The listing process resulted in three draft lists published in the Government Gazette for public comment before the final list was published (see Appendices 13). This list was proposed for amendment in May 2015 and the new and current version was published on 29 July 2016. The total number of listed invasive species differed notably across the draft versions of the lists (Figure 2). In the 2013 version, several taxa were removed from the 2009 proposed list, although some of the species that were removed were relisted again in later versions. One of the reasons for differences in the lists was that the NEM:BA lists should exclude those species listed under the Conservation of Agricultural Resources Act (CARA) (Act No. 43 of 1983).

Analysis of current list of regulated and prohibited species (July 2016)

The NEM:BA list of regulated IAS taxa, updated on 29 July 2016, is divided into two major categories: (1) regulated invasive taxa list containing a total of 556 taxa and a prohibited list with a total of 563 taxa, and (2) a prohibited list included seven complete genera, one family and one order with the rest being species. Prohibited taxa consists of 283 plant species, 131 invertebrate taxa and one marine fish and two marine plant species, whilst there were no marine fish species listed for regulation. Again, plants had the highest number of regulated species (379), followed by mammals with 41 species. However, considering the individual members in each entry above the species level, the current NEM:BA version regulates approximately 3 793 species (from 556 listed taxa) and prohibits approximately 19 000 species (synthesised from 563 taxa). For example, the Dendrobates genus has over 160 species – and the whole genus is listed. Furthermore, there were several inconsistencies with the current list. These included the listing of hybrids of native species and inconsistency in the use of authorities along with the taxa (Appendix 2). There were systematic differences between the 2016 list and all the versions prior to 2014b, such as the use of two categories and the use of four categories and the listing of native species in 2009, but not in other years (Appendices 2 and 3).

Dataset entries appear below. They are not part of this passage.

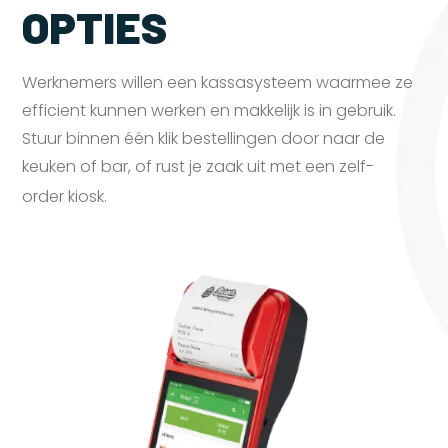
OPTIES
Werknemers willen een kassasysteem waarmee ze
efficient kunnen werken en makkelijk is in gebruik.
Stuur binnen één klik bestellingen door naar de
keuken of bar, of rust je zaak uit met een zelf-
order
kiosk.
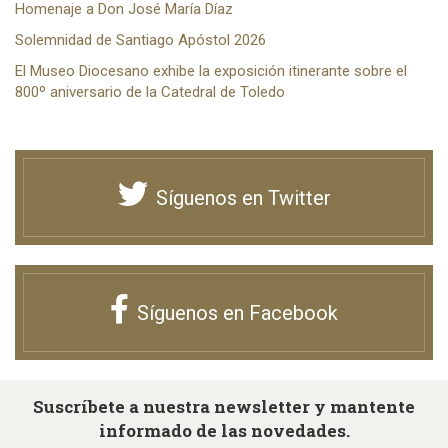
Homenaje a Don José María Díaz
Solemnidad de Santiago Apóstol 2026
El Museo Diocesano exhibe la exposición itinerante sobre el
800º aniversario de la Catedral de Toledo
Síguenos en Twitter
Síguenos en Facebook
Suscríbete a nuestra newsletter y mantente
informado de las novedades.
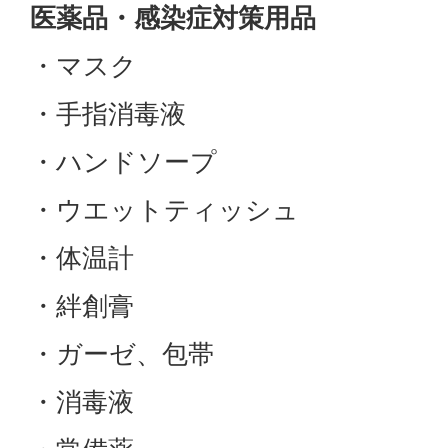
医薬品・感染症対策用品
・マスク
・手指消毒液
・ハンドソープ
・ウエットティッシュ
・体温計
・絆創膏
・ガーゼ、包帯
・消毒液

Challenges in the listing process

The South African task teams working on the development of the lists of alien and invasive taxa reached consensus only after nine years and produced a final list. However, it is worth noting that lists development remains a continuous process. This is attributed to several challenges encountered in the process. The main challenge was to compile the list within the strict confines of the NEM:BA regulation. For example, some taxa were listed without a standardised risk assessment process, but based on expert opinion except for plants and reptiles. This led to questions regarding the transparency and reliability of the process by some stakeholders – a challenge not unique to South Africa. Several countries have developed lists of IAS without standardised risk assessment frameworks, for example, Ukraine (Protopopova et al. 2006) and Austria (Essl & Rabitsch 2004). Other common challenges to the development of the South African list included taxonomic uncertainties for some species, as was the case in other countries as well (Pyšek et al. 2008, 2013). Taxonomic uncertainties may lead to incorrect omission or inclusion of some species (Jacobs et al. 2017). The lack of information regarding the negative impacts of certain species further hinders invasive species listing across the world (Early et al. 2016; Verbrugge et al. 2012). Evaluation of the impact of many IAS is challenging because of gaps in the scientific understanding and lack of capacity.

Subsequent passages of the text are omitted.